Giving Compass' Take:

Erik Day shares his experiences attending the Job for The Future Horizons, a conference that highlights various educational pursuits that are based around innovating how educators prepare students for the future workforce.

How can innovation benefit educators, students and the workforce? Will any of the innovations referenced at the conference be too much for students? For educators? What is the training process like?

Read these three questions that focus on further examination of innovation in the education sector.

I attended JFF (Jobs for the Future) Horizons, a conference that served as a powerful reminder that we won’t be able to prepare our students for the rapidly changing world and technologies like AI if our education, policy, and private sector systems continue operating in silos, and that highlighted creative ways to conceptualize and build new partnerships and bridges between those sectors.

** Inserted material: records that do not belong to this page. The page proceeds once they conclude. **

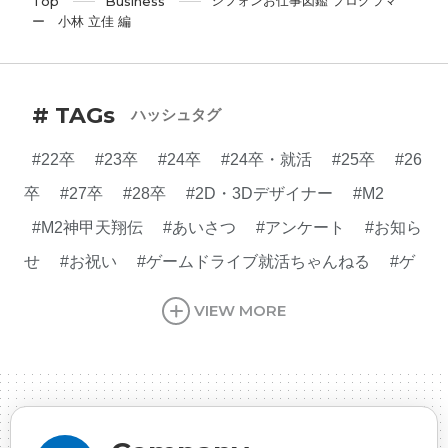
シフォンお仕事図鑑 プログラマ
Top
Business
ー 小林 立佳 編
# TAGs
ハッシュタグ
#22卒
#23卒
#24卒
#24卒・就活
#25卒
#26
卒
#27卒
#28卒
#2D・3Dデザイナー
#M2
#M2神甲天翔伝
#あいさつ
#アンケート
#お知ら
せ
#お祝い
#ゲームドライブ就活ちゃんねる
#ゲ
ーム会社
#ゲーム開発
#シフォンの創業
#シフォ
VIEW MORE
ンの想い
#シフォンめし
#シフォン国勢調査
#ソ
ーシャルゲーム・ソシャゲ
#チケットレストラン
#
デザイナー
#プランナー
#プログラマー
#プログ
ラム愛
#ゆるめの日常
#中途採用
#事業内容
#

This is a huge, complicated, beast of a challenge, but represented at Horizons were a few new initiatives and ideas in particular that did a very good job of illustrating the power of cross-sectoral collaboration, and that give me hope that these partnerships will continue to accelerate progress until, hopefully sooner rather than later, our society catches up to the changes that technology is bringing.

I want to dive into some fresh ideas being advocated for by the people who attended and presented at Horizons, who are making big and interesting efforts in this area.

  • Incubating Innovations through Cross-Sector Collaboration: At the event, JFF announced the launch of the first round of big initiatives from JFFLabs, the new innovation engine of the organization that will be focused on the increasing roles that technology and corporations play in workforce, education, and training.
  • Efforts to Design Solutions and Systems Must Still Focus on Equity: Fresh approaches to creating more equitable systems are happening such as Stephanie Lampkin’s AI-based approach to removing bias from the hiring process.
  • Putting Money to Work: A large amount of money is spent on the education industry every year. How can it be used most effectively?
  • Experiential K-12 Learning is a Promising Path Forward.
  • New Forms of Credentials Are Needed.